ボヴァリー夫人とは?
ぼゔぁりーふじん
ボヴァリー夫人とは、フランスの作家ギュスターヴ・フローベールが1857年に発表した長編小説で、田舎町に生きる女性エマの夢想と破滅を描いた近代小説の金字塔です。
『ボヴァリー夫人』(原題:Madame Bovary)は、フランスの作家ギュスターヴ・フローベール(Gustave Flaubert, 1821〜1880)が1857年に発表した長編小説です。1856年にまず雑誌『パリ評論』に連載され、単行本として刊行された後、風俗壊乱の疑いで裁判にかけられましたが無罪となりました。

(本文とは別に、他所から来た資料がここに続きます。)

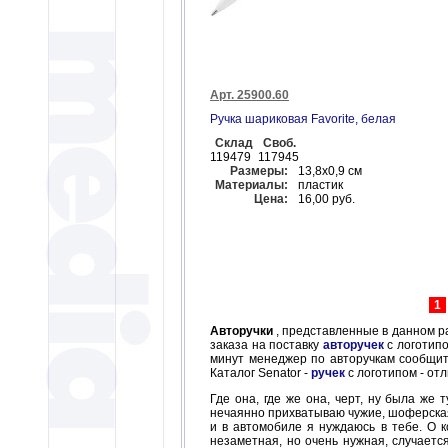
Арт. 25900.60
Ручка шариковая Favorite, белая
Склад
Своб.
119479
117945
Размеры:
13,8х0,9 см
Материалы:
пластик
Цена:
16,00 руб.
1
Авторучки
, представленные в данном р
заказа на поставку
авторучек
с логотип
минут менеджер по авторучкам сообщит 
Каталог Senator -
ручек
с логотипом - от
Где она, где же она, черт, ну была же 
нечаянно прихватываю чужие, шоферская п
и в автомобиле я нуждаюсь в тебе. О к
незаметная, но очень нужная, случаетс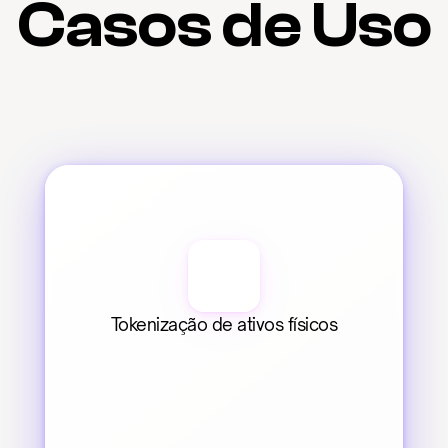
Casos de Uso
Tokenização de ativos físicos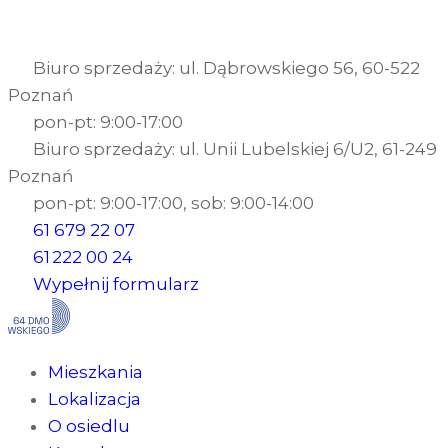
Biuro sprzedaży: ul. Dąbrowskiego 56, 60-522
Poznań
pon-pt: 9:00-17:00
Biuro sprzedaży: ul. Unii Lubelskiej 6/U2, 61-249
Poznań
pon-pt: 9:00-17:00, sob: 9:00-14:00
61 679 22 07
61 222 00 24
Wypełnij formularz
Mieszkania
Lokalizacja
O osiedlu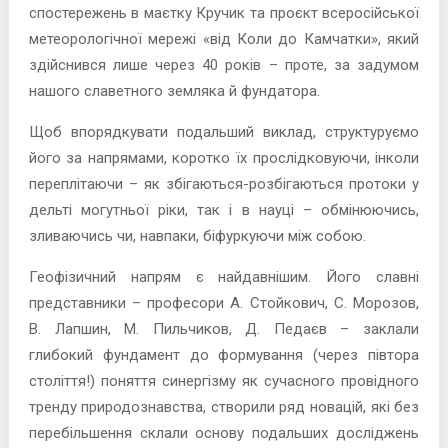
спостережень в маєтку Кручик та проєкт всеросійської
метеорологічної мережі «від Коли до Камчатки», який
здійснився лише через 40 років – проте, за задумом
нашого славетного земляка й фундатора.
Щоб впорядкувати подальший виклад, структуруємо
його за напрямами, коротко їх прослідковуючи, інколи
переплітаючи – як збігаються-розбігаються протоки у
дельті могутньої ріки, так і в науці – обмінюючись,
зливаючись чи, навпаки, біфуркуючи між собою.
Геофізичний напрям є найдавнішим. Його славні
представники – професори А. Стойкович, С. Морозов,
В. Лапшин, М. Пильчиков, Д. Педаєв – заклали
глибокий фундамент до формування (через півтора
століття!) поняття синергізму як сучасного провідного
тренду природознавства, створили ряд новацій, які без
перебільшення склали основу подальших досліджень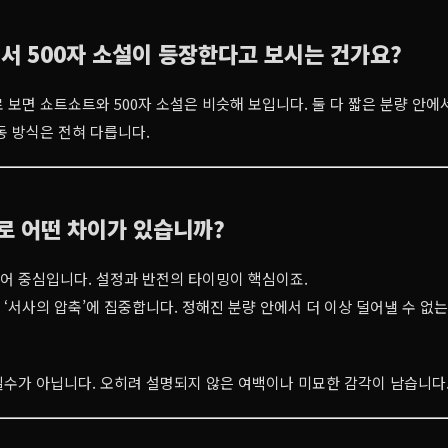
에서 500자 소설이 등장한다고 보시는 건가요?
 보면 쇼트쇼트와 500자 소설은 비슷해 보입니다. 둘 다 짧은 분량 안
동 방식은 전혀 다릅니다.
로 어떤 차이가 있습니까?
어 중심입니다. 설정과 반전의 타이밍이 핵심이죠.
은 ‘서사의 압축’에 집중합니다. 정해진 분량 안에서 더 이상 덜어낼 수 없
수가 아닙니다. 오히려 설명되지 않은 여백이나 미묘한 감각이 남습니다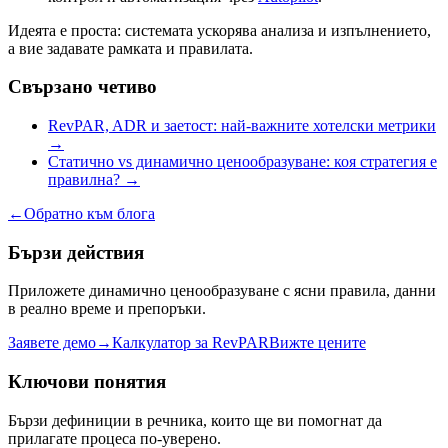
Идеята е проста: системата ускорява анализа и изпълнението,
а вие задавате рамката и правилата.
Свързано четиво
RevPAR, ADR и заетост: най-важните хотелски метрики
→
Статично vs динамично ценообразуване: коя стратегия е
правилна?
→
←
Обратно към блога
Бързи действия
Приложете динамично ценообразуване с ясни правила, данни
в реално време и препоръки.
Заявете демо
→
Калкулатор за RevPAR
Вижте цените
Ключови понятия
Бързи дефиниции в речника, които ще ви помогнат да
прилагате процеса по-уверено.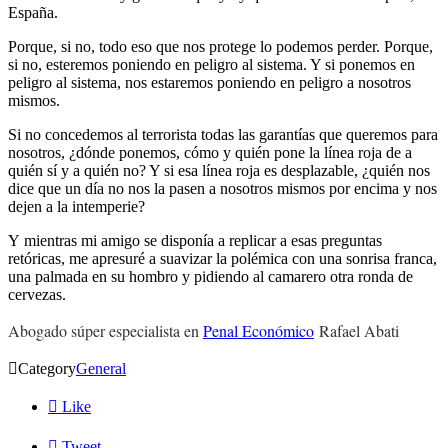
España.
Porque, si no, todo eso que nos protege lo podemos perder. Porque,
si no, esteremos poniendo en peligro al sistema. Y si ponemos en
peligro al sistema, nos estaremos poniendo en peligro a nosotros
mismos.
Si no concedemos al terrorista todas las garantías que queremos para
nosotros, ¿dónde ponemos, cómo y quién pone la línea roja de a
quién sí y a quién no? Y si esa línea roja es desplazable, ¿quién nos
dice que un día no nos la pasen a nosotros mismos por encima y nos
dejen a la intemperie?
Y mientras mi amigo se disponía a replicar a esas preguntas
retóricas, me apresuré a suavizar la polémica con una sonrisa franca,
una palmada en su hombro y pidiendo al camarero otra ronda de
cervezas.
Abogado súper especialista en
Penal Económico
Rafael Abati

Category
General

Like

Tweet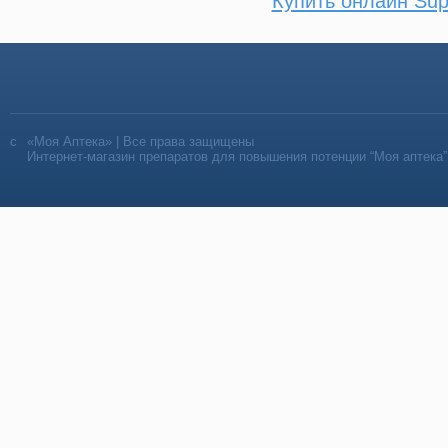
Купить онлайн Su
«Моя Аптека» | Все права защищены
Интернет-магазин препаратов для повышения потенции “Моя аптека”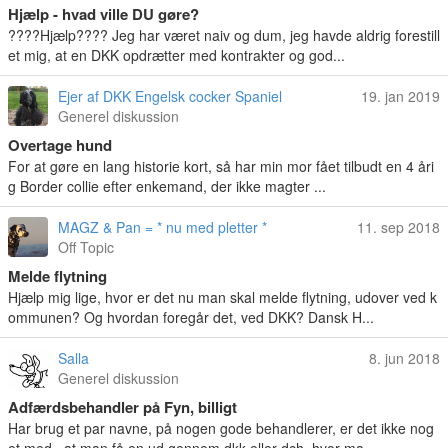
Hjælp - hvad ville DU gøre?
????Hjælp???? Jeg har været naiv og dum, jeg havde aldrig forestill
et mig, at en DKK opdrætter med kontrakter og god...
Ejer af DKK Engelsk cocker Spaniel
19. jan 2019
Generel diskussion
Overtage hund
For at gøre en lang historie kort, så har min mor fået tilbudt en 4 åri
g Border collie efter enkemand, der ikke magter ...
MAGZ & Pan = * nu med pletter *
11. sep 2018
Off Topic
Melde flytning
Hjælp mig lige, hvor er det nu man skal melde flytning, udover ved k
ommunen? Og hvordan foregår det, ved DKK? Dansk H...
Salla
8. jun 2018
Generel diskussion
Adfærdsbehandler på Fyn, billigt
Har brug et par navne, på nogen gode behandlerer, er det ikke nog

物語の主人公は地方の開業医シャルル・ボヴァリーの妻エマです。ロマン主義的な恋愛小説を読みふけって育った彼女は、平凡な夫と田舎の退屈な生活に満足できず、次々と不倫関係を結びながら高価な贅沢品を買い漁り、莫大な借金を抱えて破滅へと向かいます。
この作品の文学的意義は以下の点にあります。
- 写実主義(レアリスム)の確立:人物や社会を美化せず、ありのままに描く手法を徹底した
- 自由間接話法の洗練:語り手とエマの意識が溶け合う独自の文体を完成させた
- 近代的自我の先駆:欲望と現実のギャップに引き裂かれる主人公像は、後世の心理小説に多大な影響を与えた
「ボヴァリスム」という言葉が生まれるほど後世の文学・哲学・心理学に影響を与えた作品であり、世界文学史において最重要の小説のひとつとされています。
使い方・例文
「現実と理想のギャップに苦しむ主人公の心理描写は、まさに現代版ボヴァリー夫人のようだ」という形で、現実逃避や夢想的な性格を指す比喩として用いられることがあります。